Laura Valli, PhD: Breeding and baking with rye and working with local farmers and bakers to increase acreage and demand for rye.
Louis Prager, PhD: Breeding zero-GN (glycosidic nitrile) colored barley for malting purposes with a focus on varieties intended for organic agriculture.
Bullitt Foundation, Sustainable Path Foundation, Skagit Community Foundation, Patagonia Environmental Grants Program, Northwest Agriculture Research Foundation, and United Natural Foods Inc.
Small Fruit Horticulture
Adoption of plastic mulch continues among Washington red raspberry growers. Plastic mulch is being used to promote establishment, increase yields in spring-plantings, and provide in-row weed management. These attributes are particularly beneficial for plantings that use tissue-culture transplants, which are also becoming increasingly used among growers.
Results from 2020 harvest trials continue to show the modified over-the-row harvester manufactured by Oxbo and designed to harvest fresh market blueberry can harvest berries with fruit quality greater than conventional machine harvest although less than hand harvest. Several growers have purchased the harvester, and harvester modification and testing continue. We continue our outreach on factors that must be optimized for successful machine harvest of high-quality fresh market blueberries. These machines can help reduce the challenges associated with the increasing costs and decreasing availability of agricultural labor.

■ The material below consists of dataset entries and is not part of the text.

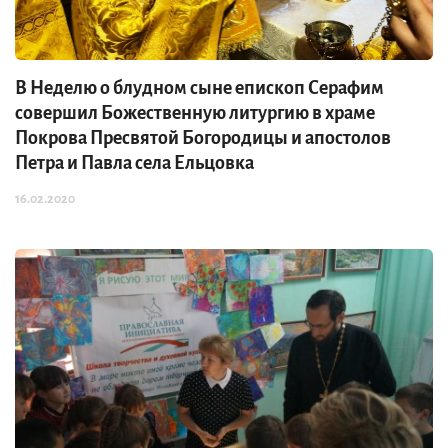
В Неделю о блудном сыне епископ Серафим
совершил Божественную литургию в храме
Покрова Пресвятой Богородицы и апостолов
Петра и Павла села Ельцовка
16.02.2020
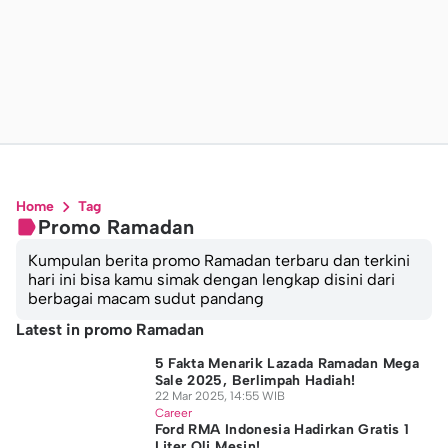
Home
Tag
Promo Ramadan
Kumpulan berita promo Ramadan terbaru dan terkini
hari ini bisa kamu simak dengan lengkap disini dari
berbagai macam sudut pandang
Latest in promo Ramadan
5 Fakta Menarik Lazada Ramadan Mega
Sale 2025, Berlimpah Hadiah!
22 Mar 2025, 14:55 WIB
Career
Ford RMA Indonesia Hadirkan Gratis 1
Liter Oli Mesin!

We will be conducting additional pollination research in blueberry systems for the next four years thanks to a multi-institutional SCRI grant. This project has many components, but the overall goal of the research will be to create data-driven decision aid tools to help growers make pollination decisions.
Updated website on plastic mulches.
Huan Zhang, PhD: Application of polyethylene and biodegradable plastic mulches in caneberry production systems. Graduated in summer and started working at Costa in China as Plant and Disease Manager.
Qianwen Lu, PhD: Impact of alternative fertilizers and bioinoculants on red raspberry and soil health. Passed her PhD qualifying exams November.
Yixin Cai, MS: Machine harvesting for fresh market blueberry. Successfully defended her thesis and will graduate December. Next step is starting PhD program.
Brenda Madrid, MS: Enhancing degradation of biodegradable plastic mulches and end-of-life management of agricultural plastics. Led authorship of a factsheet and produced a video describing how to measure degradation of biodegradable mulches. Contributed to response to the National Organic Standards Board about biodegradable mulches in US organic systems.
May Wang, MS: Novel strawberry systems, botrytis, and splash dispersal patterns of mulches.
Qianwen Lu won 1st place in the American Society for Horticulture Science graduate student poster competition.
Improving pollination in blueberry systems. Michigan State University, University of Florida, Oregon State University and Washington State University. USDA Specialty Crop Block Grant.
The Soil Health Team was busy this summer as we sampled soil on over 110 farmer’s fields across four cropping systems and eight counties as part of a USDA Specialty Crop Block Grant led by Dr. Griffin LaHue. Results from this project will help to adapt soil health assessment frameworks to WA’s soils and systems and to evaluate how soil management affects system health and productivity across major specialty crops.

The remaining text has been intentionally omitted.